Por essa razão, estamos separados do outro lado do Penhasco
Zero apenas pela espessura de uma faca. A faca é a mais sólida,
mais imortal e mais genial criação humana. A faca tem sido a
guilhotina, um meio universal de desfazer todos os nós, e pelo fio
da faca corre o caminho dos paradoxos, o único caminho digno e
ousado da razão...
21ª ANOTAÇÃO

Resumo:

O dever do autor. O gelo se


dilata. O amor mais difícil.
Ontem foi o dia dela, mas de novo ela não apareceu. Recebi
novamente um bilhete incompreensível que não esclarecia nada.
Mas estou calmo, totalmente calmo. Se eu procedo da maneira
que está determinada no bilhete, se levo seu talão à plantonista e,
em seguida, fecho as cortinas e fico sozinho em meu quarto, isso,
sem dúvida não é porque eu não tenha forças para ir contra os
seus desejos. É ridículo! Claro que não. Em primeiro lugar, é
simplesmente porque as cortinas me separam daqueles sorrisos
emplastos-curativos, e posso escrever estas páginas com
tranquilidade. Em segundo lugar, sem ela, sem I, tenho medo de
perder aquela que talvez seja a única chave para desvendar todas
as incógnitas (a história do armário, minha morte temporária e
assim por diante). E agora me sinto no dever de desvendá-las pelo
simples fato de ser eu o autor destas notas. Sem mencionar que,
em geral, o desconhecido é organicamente hostil ao homem, e o
homo sapiens só é um homem, no sentido amplo dessa palavra,
quando sua gramática não contém absolutamente nenhum ponto
de interrogação, mas apenas pontos de exclamação, vírgulas e
pontos-finais.
Então, guiado, como me parece, justamente pelo meu dever de
autor, hoje às 16 horas peguei o aero e dirigi-me de novo para a
Casa Antiga. Havia um vento forte e contrário. O aero abriu
caminho com dificuldade pelo ar denso, ramos transparentes
assobiavam e açoitavam. A cidade abaixo parecia feita de blocos
de gelo azul-claros. De repente – uma nuvem, uma sombra rápida
e oblíqua, o gelo tornou-se cor de chumbo e se dilatou como na
primavera, quando, na margem, você espera: tudo rebenta, jorra,
põe-se em movimento. Porém, minuto após minuto, o gelo
continua firme, e você mesmo se dilata, seu coração bate
desassossegado, mais rápido (pensando bem, por que estou
escrevendo sobre isso e de onde vêm essas estranhas sensações?

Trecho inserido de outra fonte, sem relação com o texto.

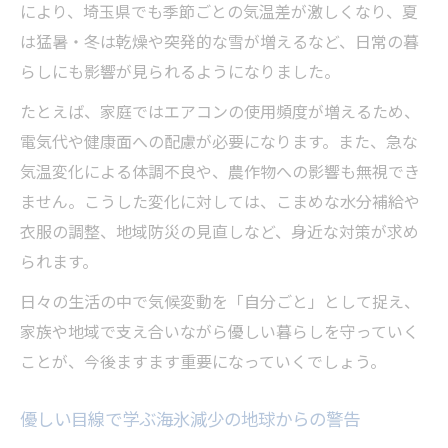
により、埼玉県でも季節ごとの気温差が激しくなり、夏
は猛暑・冬は乾燥や突発的な雪が増えるなど、日常の暮
らしにも影響が見られるようになりました。
たとえば、家庭ではエアコンの使用頻度が増えるため、
電気代や健康面への配慮が必要になります。また、急な
気温変化による体調不良や、農作物への影響も無視でき
ません。こうした変化に対しては、こまめな水分補給や
衣服の調整、地域防災の見直しなど、身近な対策が求め
られます。
日々の生活の中で気候変動を「自分ごと」として捉え、
家族や地域で支え合いながら優しい暮らしを守っていく
ことが、今後ますます重要になっていくでしょう。
優しい目線で学ぶ海氷減少の地球からの警告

Porque, de fato, não existe tal quebra-gelo capaz de quebrar o
cristal mais transparente e resistente da nossa vida...).
Não havia ninguém na entrada da Casa Antiga. Dei a volta e vi
a velha porteira junto ao Muro Verde: ela apoiava a mão na testa
como uma viseira, olhava para cima. Sobre o Muro havia alguns
pássaros formando um triângulo negro e pontiagudo: grasnando,
lançavam-se com o peito ao ataque contra a sólida barreira de
ondas elétricas. Recuavam e de novo sobrevoavam o Muro.

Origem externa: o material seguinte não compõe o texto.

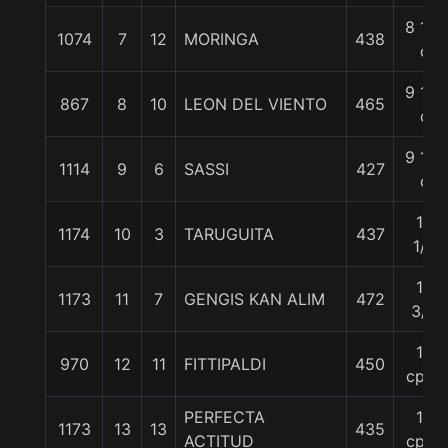
8 1/2
1074
7
12
MORINGA
438
c
9 1/2
867
8
10
LEON DEL VIENTO
465
c
9 1/2
1114
9
6
SASSI
427
c
13
1174
10
3
TARUGUITA
437
1/2
13
1173
11
7
GENGIS KAN ALIM
472
3/4
15
970
12
11
FITTIPALDI
450
cpos
PERFECTA
19
1173
13
13
435
ACTITUD
cpos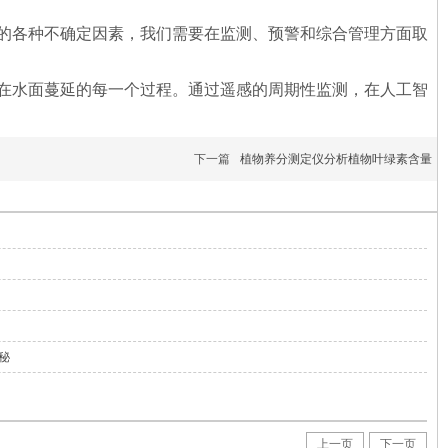
的各种不确定因素，我们需要在监测、预警和综合管理方面取
在水面蔓延的每一个过程。通过遥感的周期性监测，在人工智
下一篇
植物养分测定仪分析植物叶绿素含量
秘
上一页
下一页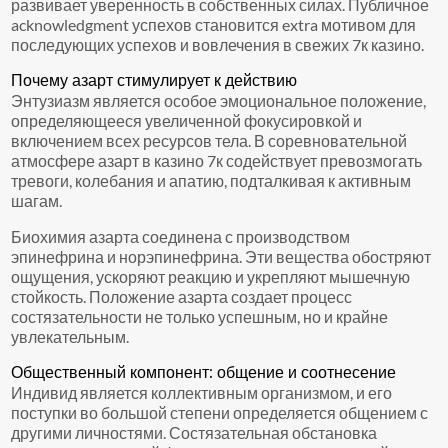
развивает уверенность в собственных силах. Публичное
acknowledgment успехов становится extra мотивом для
последующих успехов и вовлечения в свежих 7к казино.
Почему азарт стимулирует к действию
Энтузиазм является особое эмоциональное положение,
определяющееся увеличенной фокусировкой и
включением всех ресурсов тела. В соревновательной
атмосфере азарт в казино 7к содействует превозмогать
тревоги, колебания и апатию, подталкивая к активным
шагам.
Биохимия азарта соединена с производством
эпинефрина и норэпинефрина. Эти вещества обостряют
ощущения, ускоряют реакцию и укрепляют мышечную
стойкость. Положение азарта создает процесс
состязательности не только успешным, но и крайне
увлекательным.
Общественный компонент: общение и соотнесение
Индивид является коллективным организмом, и его
поступки во большой степени определяется общением с
другими личностями. Состязательная обстановка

Vi, em seu rosto escuro, enrugado e contraído, sombras
rápidas e oblíquas – uma rápida olhadela na minha direção.
– Ninguém, ninguém, não há ninguém! Sim! Não tem por que ir
lá. Sim...
Como, não há por quê? E por que esse estranho modo de me
considerar apenas a sombra de alguém? Talvez você e todos os
demais sejam a minha sombra. Acaso eu não povoei estas
páginas, que há pouco eram desertos brancos e quadrados, com
vocês? Sem mim, vocês seriam vistos por todos aqueles a quem
me dirijo pelas estreitas veredas destas linhas?

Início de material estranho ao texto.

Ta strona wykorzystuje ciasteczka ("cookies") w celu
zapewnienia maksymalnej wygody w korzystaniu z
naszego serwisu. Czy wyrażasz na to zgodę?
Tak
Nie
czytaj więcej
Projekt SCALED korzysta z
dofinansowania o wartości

Naturalmente, eu não disse nada disso para ela. Por
experiência própria, sei que a coisa mais dolorosa é despertar
numa pessoa a dúvida de que ela é uma realidade tridimensional,
e não alguma outra realidade. Apenas a adverti de que sua tarefa
era abrir a porta, e ela então me deixou entrar no quintal.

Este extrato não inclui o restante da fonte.